Think, rather, of Liam Neeson shouting “Release the Kraken,” or playing the lead in The A-Team. Seeing a trailer for The A-Team and realizing that it’s Liam Neeson, Liam fucking Neeson, stepping into the shoes of George Peppard, in a remake of a crappy TVshow decades old, is a downer that may last entirely all the way through the main feature that follows. That’s a Fraser.

But even that’s not the worst of all possible Frasers, as you can cheer yourself by remembering that it really hasn’t been all that long since Neeson’s last good movie and probably won’t be all that long before his next one. A pure Fraser, of the sort that can bother you all day, only increases from repetition, from the realization that the beloved performer who just gave you a Frazier is the same beloved performer who’s been giving you Frasers for years on end.

To wit: almost every trailer for every new movie starring Robin Williams now prompts a Fraser.

As does almost every trailer for every new movie starring Steve Martin.

As does almost every trailer for every new movie starring John Travolta.

See? The Fraser. I think it’s a useful addition to our critical vocabulary.

Upcoming Remake Chronicles will include To Be Or Not To Be, The Wizard Of Oz, House of Wax, Wages of Fear / Sorcerer, The Front Page, Dawn Of the Dead, and the disasters that befell two ships called The Poseidon.

  1. Sean P. Fodera says:

    An interesting concept, though sometimes hard to identify. Take Steve Martin, for instance. Here’s a guy who was previously great fun in movies, showing up in the trailer for CHEAPER BY THE DOZEN (hey, whaddya know? A remake!) at a time when I had small children who were too young for THE JERK or ROXANNE, but could get a decent intro to the Wild-And-Crazy-Guy in a family-friendly flick. I don’t know if you consider CBTD the start of his slide into Fraserdom, or if you think that happened earlier, but in retrospect, that’s where I see him in retrospect starting his decline, although I was excited about the movie when it was announced. THE PINK PANTHER (REMAKE!) was just another step down for him.

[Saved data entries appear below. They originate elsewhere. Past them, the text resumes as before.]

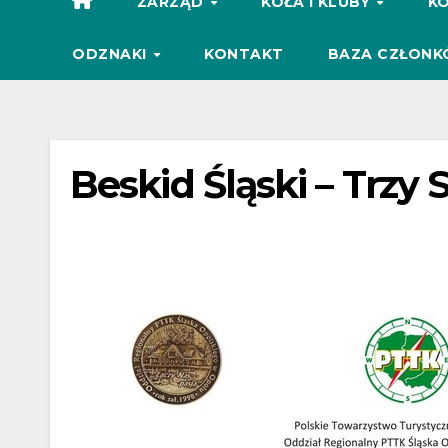
ZARZĄD
KOŁA I KLUBY
KO
ODZNAKI
KONTAKT
BAZA CZŁONK
Beskid Śląski – Trzy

    As for Liam Neeson, I guess it’s all a matter of taste. I can’t stand him, and greatly enjoy seeing him get killed in movies when he appears (all praise George Lucas for killing Qui Gonn, and Batman for doing in Ducard). Then he does something like TAKEN, and I can’t take my eyes off the screen, he’s so good in it. I’m still avoiding A-TEAM and CLASH OF THE TITANS for reasons that include (but are not limited) to Neeson. As far as I’m concerned, Neeson’s never been worth my ticket or rental dollars, so I don’t get Fraser moments from his trailers.

    Best of luck with the blog. Interesting stuff to consider here, plus the fact that I’ll end up with some new ‘must-sees’ for my viewing pleasure.

  2. Curious. Have you ever seen Neeson in SCHINDLER’S LIST or KINSEY or any of his other grownup movies?

    • Sean P. Fodera says:

      I saw SCHINDLER’S LIST. As much as I did appreciate the movie (not really a movie I think I could call “enjoyable”), I found Neeson off-putting in the role. There is just something about the guy that doesn’t work for me. I never saw KINSEY.

  3. ATC says:

    That came off as snarkier than intended. I’m just asking.

  4. Russ Handelman says:

    When I saw the trailer for FURRY VENGEANCE, I thought, “Brendan Fraser has just become this generation’s Dean Jones.”

  5. The Tourist says:

    Thanks for this post, it is great

  6. Steven H Silver says:

    So is a Fraser related at all to a Gibson: The realization that a performer of genuine talent who has made great films in the past has allowed his/her private life to become so public and odious that it colors your feeling about any work he/she may appear in?

    • That would indeed be a related feeling.

      Very few careers can survive a “DeCaprio” — i.e. the initial feeling of disgust that comes when you see the face of an actor who has very recently performed in a film so ubiquitous that it saturated the market’s capacity for hype. After TITANIC, he went through a brief period where people were talking about “De-crappy-o.” He’s safely past it, though.